The remainder of the preliminary injunction is not contested. We see no problem with the prohibition against trespassing, damaging property, and interfering with utility services.
The advocates raise several additional arguments against affirmance of the preliminary injunction. They contend that it is overbroad, in that it reaches protected activity and its language reaches individuals and groups not responsible for disruptive conduct. See City Council v. Taxpayers for Vincent, 466 U.S. 789, 798-99, 104 S.Ct. 2118, 2125-26, 80 L.Ed.2d 772 (1983). We have discussed the first of these concerns already. As to the second, the language of the injunction tracks the language of Fed. R.Civ.P. 65(d). Under the rule, an injunction "is binding only upon the parties to the action, their officers, agents, servants, employees, and attorneys, and upon those persons in active concert or participation with them who receive actual notice of the order by personal service or otherwise." Fed.R. Civ.P. 65(d). Given this limit on the order's reach, there is no basis for concern that one who is unaware of the injunction can be found in contempt for violating it, nor that it will have a chilling effect on parties neither before the court not in active cooperation with the advocates. Because the injunction is effective only within these limits, we sustain it.

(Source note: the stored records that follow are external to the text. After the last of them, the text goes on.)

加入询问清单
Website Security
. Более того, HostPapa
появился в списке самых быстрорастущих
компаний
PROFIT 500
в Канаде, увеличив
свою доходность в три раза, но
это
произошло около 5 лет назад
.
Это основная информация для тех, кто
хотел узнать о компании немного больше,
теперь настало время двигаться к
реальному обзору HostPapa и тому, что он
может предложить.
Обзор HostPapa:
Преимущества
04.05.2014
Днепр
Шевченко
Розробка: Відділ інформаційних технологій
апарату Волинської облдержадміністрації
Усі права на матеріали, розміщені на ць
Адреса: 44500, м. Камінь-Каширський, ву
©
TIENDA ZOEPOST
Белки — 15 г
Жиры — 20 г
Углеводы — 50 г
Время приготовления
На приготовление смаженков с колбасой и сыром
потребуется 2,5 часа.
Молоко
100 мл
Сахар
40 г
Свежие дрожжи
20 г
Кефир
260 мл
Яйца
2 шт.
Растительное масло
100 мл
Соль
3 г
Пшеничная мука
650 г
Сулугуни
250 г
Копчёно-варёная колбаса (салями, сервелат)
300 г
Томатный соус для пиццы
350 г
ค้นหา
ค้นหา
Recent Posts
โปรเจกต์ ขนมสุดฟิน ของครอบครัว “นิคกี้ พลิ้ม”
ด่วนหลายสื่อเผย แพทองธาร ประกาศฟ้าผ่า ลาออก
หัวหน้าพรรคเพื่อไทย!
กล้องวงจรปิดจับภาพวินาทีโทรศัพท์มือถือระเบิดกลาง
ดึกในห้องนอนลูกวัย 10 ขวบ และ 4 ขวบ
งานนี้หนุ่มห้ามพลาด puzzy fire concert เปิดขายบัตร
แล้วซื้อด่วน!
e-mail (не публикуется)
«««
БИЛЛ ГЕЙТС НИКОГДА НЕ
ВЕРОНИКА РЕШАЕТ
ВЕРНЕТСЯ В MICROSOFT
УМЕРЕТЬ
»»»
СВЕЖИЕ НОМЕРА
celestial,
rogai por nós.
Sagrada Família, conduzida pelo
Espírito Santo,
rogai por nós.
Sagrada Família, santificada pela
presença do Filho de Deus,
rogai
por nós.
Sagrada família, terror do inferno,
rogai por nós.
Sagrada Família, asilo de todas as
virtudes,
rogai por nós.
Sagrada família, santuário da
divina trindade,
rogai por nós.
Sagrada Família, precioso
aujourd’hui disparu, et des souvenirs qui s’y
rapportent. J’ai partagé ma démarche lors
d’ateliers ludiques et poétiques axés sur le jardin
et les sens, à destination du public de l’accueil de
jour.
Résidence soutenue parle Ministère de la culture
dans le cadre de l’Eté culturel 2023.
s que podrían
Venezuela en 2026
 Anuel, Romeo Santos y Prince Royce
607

Appellants also challenge the injunction as constitutionally void for vagueness. See Smith v. Goguen, 415 U.S. 566, 94 S.Ct. 1242, 39 L.Ed.2d 605 (1974). However, that doctrine does not affect our decision. The vagueness doctrine is based on due process principles that require fair notice and warning. Id. at 572-73, 94 S.Ct. at 1246-47. It also incorporates a requirement that specificity be sufficient to avoid arbitrary and discriminatory enforcement. Id. The doctrine's goal is to avoid "allow[ing] policemen, prosecutors, and juries to pursue their personal predilection," by requiring legislators to promulgate specific standards in criminal statutes. Id. at 575, 94 S.Ct. at 1248. These concerns arise in a different context here, where enforcement lies entirely in judicial hands. So viewed, the injunction is not unconstitutionally vague, for reasons we have already set forth. Those subject to its strictures have adequate notice of what is required of them, and sufficient assurance of the direction enforcement will take.
The defendants who were found in contempt by the district court for violating the preliminary injunction also appeal their contempt citations. However, their contempt is civil in nature. "The contempt citation[s], being civil in nature and having been issued against a party to the ongoing litigation, are unappealable." Goldblum v. Nat'l Broadcasting Corp., 584 F.2d 904, 906 n. 2 (9th Cir. 1978). Therefore, we do not review the contempt orders.
The preliminary injunction order is AFFIRMED As Modified. Each party shall bear its own costs on appeal.